National Collegiate Honors Council

 

Date of this Version

2016

Citation

Journal of the National Collegiate Honors Council, Vol. 17, No. 1 (Spring/Summer 2016).

Comments

Copyright © 2016 by the National Collegiate Honors Council.

Abstract

As the National Collegiate Honors Council (NCHC) celebrates its fiftieth year, the organization has an excellent opportunity to reflect on how honors education has spread during its history. Tracking growth in the number of institutions delivering honors education outside of its membership has not been a priority for NCHC or for researchers in honors education. Most information has been anecdotal, and when researchers have mounted surveys, the results are frequently non-comprehensive, based on convenience sampling. We propose a demography of honors to fill the lacuna with systemic, reliable information.

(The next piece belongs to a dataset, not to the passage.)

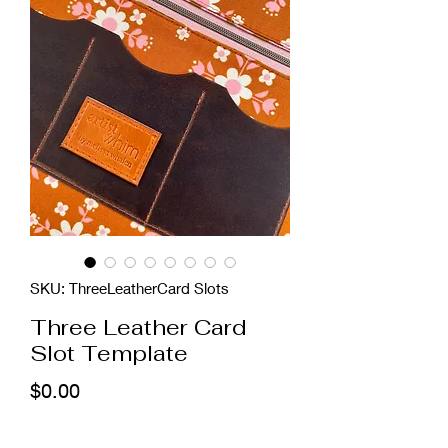
SKU: ThreeLeatherCard Slots
Three Leather Card
Slot Template
Price
$0.00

Demographic studies describe the size, structure, and distribution of human populations, general or targeted. While the purposes of demography can be far-ranging, effective public policy requires sound data that come from demographic methodologies. Now, honors researchers would face a monumental task if they were to identify, count, and describe the structure and distribution of all faculty members and students involved in honors education. That information would be useful, but too many honors administrators are stretched so thin that keeping tabs on the number of honors students at their own institutions is not taking place, owing in no small part to the fact that half of honors administrators have served less than three years in the position (Scott). Consequently, we are not likely to soon see a systemic demography of the people in honors education. Instead, our study focuses on the population of institutions. Specifically, we analyze the population of institutions delivering traditional undergraduate education in the United States to determine the size, structure, and distribution of honors education across institutional types.